- [DATASET RECORDS]:
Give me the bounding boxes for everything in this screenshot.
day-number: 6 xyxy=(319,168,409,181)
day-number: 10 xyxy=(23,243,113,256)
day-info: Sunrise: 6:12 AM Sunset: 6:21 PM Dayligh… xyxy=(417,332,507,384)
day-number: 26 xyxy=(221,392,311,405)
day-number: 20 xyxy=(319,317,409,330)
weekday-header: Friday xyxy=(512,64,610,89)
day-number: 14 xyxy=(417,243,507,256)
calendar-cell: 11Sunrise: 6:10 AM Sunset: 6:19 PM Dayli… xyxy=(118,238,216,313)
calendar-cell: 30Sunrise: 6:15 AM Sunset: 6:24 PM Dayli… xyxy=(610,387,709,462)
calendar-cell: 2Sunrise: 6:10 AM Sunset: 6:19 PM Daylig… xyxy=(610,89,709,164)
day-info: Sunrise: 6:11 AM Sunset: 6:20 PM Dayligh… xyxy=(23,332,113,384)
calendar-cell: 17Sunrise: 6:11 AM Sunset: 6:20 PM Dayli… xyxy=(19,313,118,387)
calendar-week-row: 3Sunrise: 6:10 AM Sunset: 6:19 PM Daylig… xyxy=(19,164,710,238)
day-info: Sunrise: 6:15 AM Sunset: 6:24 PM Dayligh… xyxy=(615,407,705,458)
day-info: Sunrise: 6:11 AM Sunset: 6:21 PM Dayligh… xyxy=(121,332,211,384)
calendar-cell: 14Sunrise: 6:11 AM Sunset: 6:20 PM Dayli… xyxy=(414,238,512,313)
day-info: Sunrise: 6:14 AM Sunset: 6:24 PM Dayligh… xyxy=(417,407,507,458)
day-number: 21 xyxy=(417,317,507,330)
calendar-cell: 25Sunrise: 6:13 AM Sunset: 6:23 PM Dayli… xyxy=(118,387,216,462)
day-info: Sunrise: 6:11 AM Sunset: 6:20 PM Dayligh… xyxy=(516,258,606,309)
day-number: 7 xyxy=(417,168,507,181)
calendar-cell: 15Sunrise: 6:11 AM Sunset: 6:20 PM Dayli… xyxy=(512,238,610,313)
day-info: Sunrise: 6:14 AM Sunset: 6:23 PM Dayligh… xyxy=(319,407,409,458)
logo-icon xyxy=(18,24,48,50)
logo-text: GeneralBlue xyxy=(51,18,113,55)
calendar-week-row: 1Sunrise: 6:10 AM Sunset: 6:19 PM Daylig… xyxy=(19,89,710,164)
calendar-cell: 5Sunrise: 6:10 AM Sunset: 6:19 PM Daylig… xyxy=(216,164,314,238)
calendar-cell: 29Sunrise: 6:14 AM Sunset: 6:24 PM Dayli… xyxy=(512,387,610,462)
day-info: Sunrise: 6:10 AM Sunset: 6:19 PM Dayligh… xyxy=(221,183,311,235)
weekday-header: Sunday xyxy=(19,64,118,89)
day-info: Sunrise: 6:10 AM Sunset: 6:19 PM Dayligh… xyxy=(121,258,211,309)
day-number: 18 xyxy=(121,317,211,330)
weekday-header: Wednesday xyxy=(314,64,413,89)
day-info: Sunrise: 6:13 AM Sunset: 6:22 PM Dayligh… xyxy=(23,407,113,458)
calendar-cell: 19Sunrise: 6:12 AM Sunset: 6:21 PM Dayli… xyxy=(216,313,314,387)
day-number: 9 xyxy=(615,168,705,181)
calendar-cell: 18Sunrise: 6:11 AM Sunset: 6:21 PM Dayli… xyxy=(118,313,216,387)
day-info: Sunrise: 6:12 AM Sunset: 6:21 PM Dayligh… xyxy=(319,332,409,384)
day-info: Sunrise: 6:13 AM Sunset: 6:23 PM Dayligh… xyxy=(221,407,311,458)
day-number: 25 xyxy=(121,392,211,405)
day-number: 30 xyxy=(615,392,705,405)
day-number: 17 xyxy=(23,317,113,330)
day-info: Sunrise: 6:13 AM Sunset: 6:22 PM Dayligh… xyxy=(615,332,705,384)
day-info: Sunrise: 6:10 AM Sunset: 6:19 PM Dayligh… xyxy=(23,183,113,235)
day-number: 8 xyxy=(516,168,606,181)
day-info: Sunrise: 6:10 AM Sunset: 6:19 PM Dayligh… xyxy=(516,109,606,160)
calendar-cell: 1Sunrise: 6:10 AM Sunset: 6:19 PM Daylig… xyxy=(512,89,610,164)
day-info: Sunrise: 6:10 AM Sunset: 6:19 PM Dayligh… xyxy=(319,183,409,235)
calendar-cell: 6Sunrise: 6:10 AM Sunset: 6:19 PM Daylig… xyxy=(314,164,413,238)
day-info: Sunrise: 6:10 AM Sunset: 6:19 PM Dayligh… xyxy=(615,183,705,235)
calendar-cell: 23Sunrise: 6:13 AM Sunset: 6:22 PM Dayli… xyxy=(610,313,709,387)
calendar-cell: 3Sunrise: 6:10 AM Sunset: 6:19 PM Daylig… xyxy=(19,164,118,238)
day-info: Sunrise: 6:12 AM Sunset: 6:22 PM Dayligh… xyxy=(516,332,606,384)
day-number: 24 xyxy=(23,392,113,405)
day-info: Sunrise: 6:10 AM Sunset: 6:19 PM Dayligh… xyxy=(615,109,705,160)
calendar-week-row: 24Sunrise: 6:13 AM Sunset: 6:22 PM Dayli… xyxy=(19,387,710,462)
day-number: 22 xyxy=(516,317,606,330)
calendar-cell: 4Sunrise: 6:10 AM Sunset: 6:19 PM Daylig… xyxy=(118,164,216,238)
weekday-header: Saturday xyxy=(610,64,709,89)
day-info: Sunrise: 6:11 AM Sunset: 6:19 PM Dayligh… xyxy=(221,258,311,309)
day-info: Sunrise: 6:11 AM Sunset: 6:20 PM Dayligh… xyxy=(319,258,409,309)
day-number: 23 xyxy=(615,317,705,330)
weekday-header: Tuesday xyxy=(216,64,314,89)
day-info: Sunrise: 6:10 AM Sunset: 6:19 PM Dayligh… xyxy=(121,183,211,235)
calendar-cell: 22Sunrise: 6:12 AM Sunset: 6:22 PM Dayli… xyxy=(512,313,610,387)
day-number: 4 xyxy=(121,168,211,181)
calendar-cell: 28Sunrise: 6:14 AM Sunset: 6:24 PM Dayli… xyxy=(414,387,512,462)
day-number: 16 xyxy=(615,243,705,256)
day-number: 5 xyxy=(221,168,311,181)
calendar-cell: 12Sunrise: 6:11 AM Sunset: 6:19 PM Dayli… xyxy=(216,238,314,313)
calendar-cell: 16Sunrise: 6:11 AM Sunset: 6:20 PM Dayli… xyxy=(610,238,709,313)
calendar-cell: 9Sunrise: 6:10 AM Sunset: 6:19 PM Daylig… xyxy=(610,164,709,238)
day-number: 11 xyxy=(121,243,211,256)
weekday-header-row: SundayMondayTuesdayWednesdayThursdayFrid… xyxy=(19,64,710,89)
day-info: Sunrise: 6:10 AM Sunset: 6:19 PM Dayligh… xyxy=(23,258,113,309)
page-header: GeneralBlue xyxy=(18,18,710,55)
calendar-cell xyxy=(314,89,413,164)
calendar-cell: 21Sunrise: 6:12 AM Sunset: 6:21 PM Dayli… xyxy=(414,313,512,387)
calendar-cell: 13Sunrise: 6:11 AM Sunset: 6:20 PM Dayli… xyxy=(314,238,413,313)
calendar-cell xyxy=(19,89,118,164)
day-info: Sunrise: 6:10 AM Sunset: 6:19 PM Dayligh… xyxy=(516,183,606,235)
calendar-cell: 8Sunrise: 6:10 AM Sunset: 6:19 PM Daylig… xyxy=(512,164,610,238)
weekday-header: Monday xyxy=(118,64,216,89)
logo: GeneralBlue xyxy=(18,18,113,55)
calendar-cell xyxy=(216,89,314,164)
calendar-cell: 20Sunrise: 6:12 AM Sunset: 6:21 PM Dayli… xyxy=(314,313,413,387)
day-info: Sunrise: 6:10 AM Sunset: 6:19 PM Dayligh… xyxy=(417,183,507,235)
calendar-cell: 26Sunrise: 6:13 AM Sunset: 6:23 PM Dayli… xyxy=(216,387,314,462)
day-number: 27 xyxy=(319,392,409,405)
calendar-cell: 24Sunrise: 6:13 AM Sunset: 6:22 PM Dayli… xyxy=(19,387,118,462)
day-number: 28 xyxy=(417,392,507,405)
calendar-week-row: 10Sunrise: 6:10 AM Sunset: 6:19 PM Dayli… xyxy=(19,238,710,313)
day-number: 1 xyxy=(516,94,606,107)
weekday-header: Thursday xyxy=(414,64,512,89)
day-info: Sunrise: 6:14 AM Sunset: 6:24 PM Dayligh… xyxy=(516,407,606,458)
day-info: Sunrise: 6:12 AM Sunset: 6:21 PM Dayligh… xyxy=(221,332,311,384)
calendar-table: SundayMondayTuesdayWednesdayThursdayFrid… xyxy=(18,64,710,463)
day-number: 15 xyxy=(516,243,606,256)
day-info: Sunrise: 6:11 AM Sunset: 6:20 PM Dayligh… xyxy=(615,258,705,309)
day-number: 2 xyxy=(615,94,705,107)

- [DIRECTIONS FOR THIS TASK]: Say how many lines of the records contain the word "logo", and give no other output.

- [ANSWER TO THIS PROBLEM]: 3